> [EXERCISE DATA]
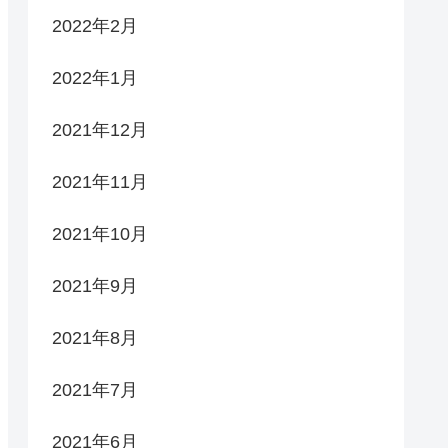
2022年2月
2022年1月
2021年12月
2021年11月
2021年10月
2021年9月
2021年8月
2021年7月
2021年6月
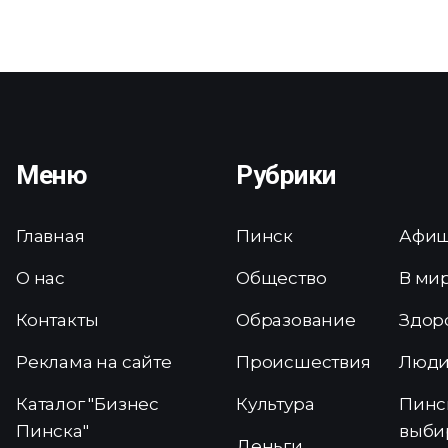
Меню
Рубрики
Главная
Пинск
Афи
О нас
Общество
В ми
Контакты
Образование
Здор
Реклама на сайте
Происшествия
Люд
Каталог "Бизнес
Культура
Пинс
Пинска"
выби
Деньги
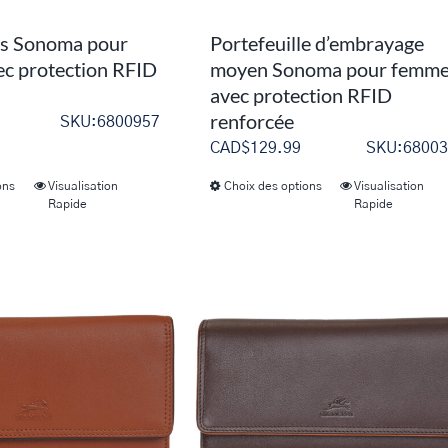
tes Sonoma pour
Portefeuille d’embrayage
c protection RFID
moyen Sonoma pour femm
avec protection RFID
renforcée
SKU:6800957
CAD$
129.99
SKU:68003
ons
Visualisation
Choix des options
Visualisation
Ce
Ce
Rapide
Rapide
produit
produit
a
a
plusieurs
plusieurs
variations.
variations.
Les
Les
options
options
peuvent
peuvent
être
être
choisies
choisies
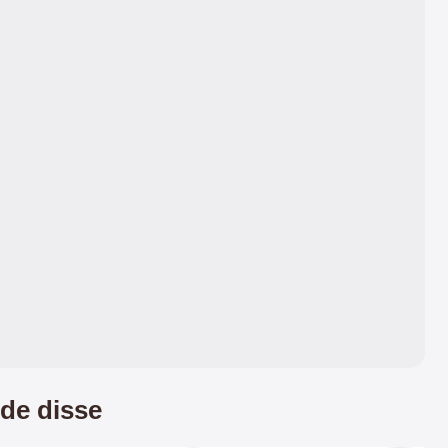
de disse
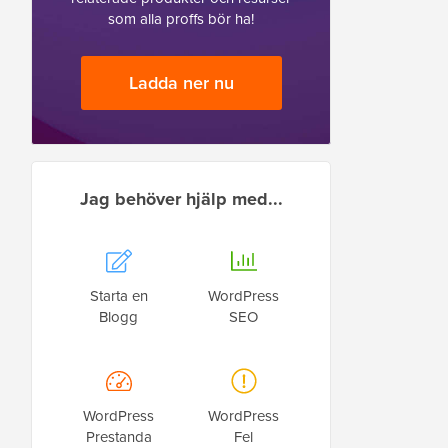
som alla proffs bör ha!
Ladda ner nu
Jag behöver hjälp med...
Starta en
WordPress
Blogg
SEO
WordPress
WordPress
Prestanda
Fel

> [WORK REQUEST] The full listing, transcribed exactly and without its pictures, is the expected result.

> [EXERCISE ANSWER]
2022年2月
2022年1月
2021年12月
2021年11月
2021年10月
2021年9月
2021年8月
2021年7月
2021年6月
Меню
Рубрики
Главная
Пинск
Афи
О нас
Общество
В ми
Контакты
Образование
Здор
Реклама на сайте
Происшествия
Люд
Каталог "Бизнес
Культура
Пинс
Пинска"
выби
Деньги
tes Sonoma pour
Portefeuille d’embrayage
c protection RFID
moyen Sonoma pour femm
avec protection RFID
renforcée
SKU:6800957
CAD$
129.99
SKU:68003
ons
Visualisation
Choix des options
Visualisation
Ce
Ce
Rapide
Rapide
produit
produit
a
a
plusieurs
plusieurs
variations.
variations.
Les
Les
options
options
peuvent
peuvent
être
être
choisies
choisies
de disse
som alla proffs bör ha!
Ladda ner nu
Jag behöver hjälp med...
Starta en
WordPress
Blogg
SEO
WordPress
WordPress
Prestanda
Fel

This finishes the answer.